+++ THE DATA

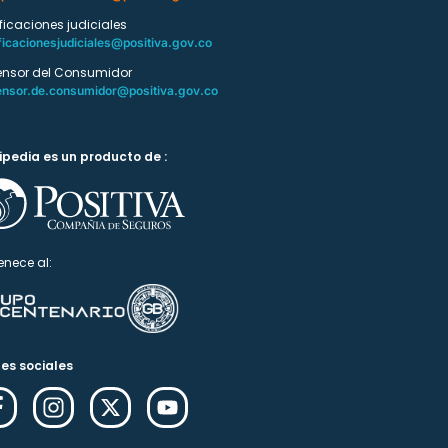
ificaciones judiciales
ficacionesjudiciales@positiva.gov.co
ensor del Consumidor
ensor.de.consumidor@positiva.gov.co
ipedia es un producto de :
enece al:
es sociales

++++++

* **WORK REQUEST**
In the material above, find each line containing the word "positiva" and copy it.

* **FINISHED TASK**
ficacionesjudiciales@positiva.gov.co
ensor.de.consumidor@positiva.gov.co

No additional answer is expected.